The Living Infinite (Nuclear Blast)
By Mike Delano
In the battle of quantity vs. quality, the video game community has it all wrong. Sure, the big games cost $60 nowadays, but if a company tries to push onto the gaming public a game that takes, say, less than 100 hours to fully exhaust, then it’s committing commercial suicide. It doesn’t matter if 99 of those 100 hours consist of simulated lawn mowing, gamers want value, dammit, and too often they measure it in hours.
Meanwhile, consumers of music and film are slightly more evolved. A double album or a three-hour movie will more than likely elicit a condescending eye roll. Couldn’t they have edited this down? Who dares present this artistic diarrhea?
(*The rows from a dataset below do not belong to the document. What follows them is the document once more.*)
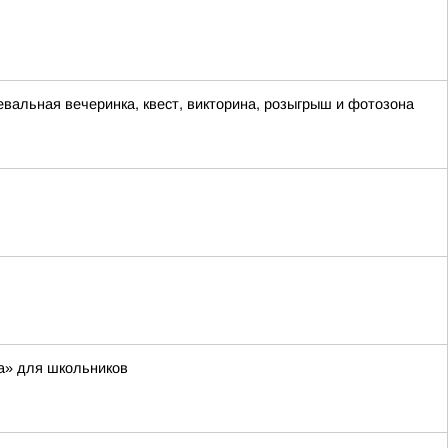
евальная вечеринка, квест, викторина, розыгрыш и фотозона
а» для школьников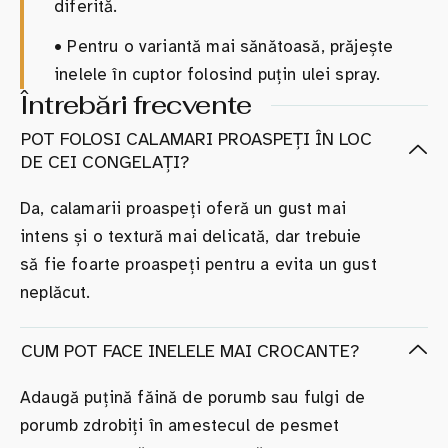
diferită.
•
Pentru o variantă mai sănătoasă, prăjește
inelele în cuptor folosind puțin ulei spray.
Întrebări frecvente
POT FOLOSI CALAMARI PROASPEȚI ÎN LOC
DE CEI CONGELAȚI?
Da, calamarii proaspeți oferă un gust mai
intens și o textură mai delicată, dar trebuie
să fie foarte proaspeți pentru a evita un gust
neplăcut.
CUM POT FACE INELELE MAI CROCANTE?
Adaugă puțină făină de porumb sau fulgi de
porumb zdrobiți în amestecul de pesmet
Who among us doesn’t wish the editing axe was used swiftly on Star Wars: Episodes I-III, or doesn’t have a single cassette tape filled with the best songs cherry-picked from Use Your Illusion I & II?
Despite the notorious concept of a double album, and its track record of failing more often than succeeding, I like it when a band spreads out and indulges its tendencies toward grandeur. A double album of melodic death metal may seem like a headscratcher at first, but Soilwork actually fired a warning shot with their last album, 2010’s The Panic Broadcast. Even though it weighed in at a relatively lean ten songs, everything felt bigger and busier on that album, from the more ferocious heavy material to the more dramatic clean choruses, and even some more bombastic stabs at pseudo ballads (“Let This River Flow”).
The 20 tracks on The Living Infinite extend the sound of the previous album in a natural way. There aren’t any crazy sonic detours or wild new sounds here, no sense that the band is interested in using this extended palette as a vehicle to try out some long-suppressed song or musical urge. So it’s a safer approach than one might expect from a double album, but since the material is so strong, it works. This is just a great Soilwork album, doubled in size. “Spectrum of Eternity” is a fittingly monstrous lead-off, and “This Momentary Bliss” recalls the filled-to-the-brim sound and memorable guitar riffs of the standout Broadcast track, “Two Lives Worth of Reckoning.” Back-to-back tracks “Vesta” and “Realm of the Wasted” make a killer one-two punch on the first disc, and the second disc ends strong with an impressive string of songs highlighted by the plaintive “Parasite Blues.” Unlike other double albums that are conceived as a huge piece to be consumed all at once, The Living Infinite doesn’t require or benefit from that approach. Throw in either disc, power through the whole thing at once, make a mixtape of your favorite tracks: Any way you choose to tackle this thing, it’s a worthwhile endeavor.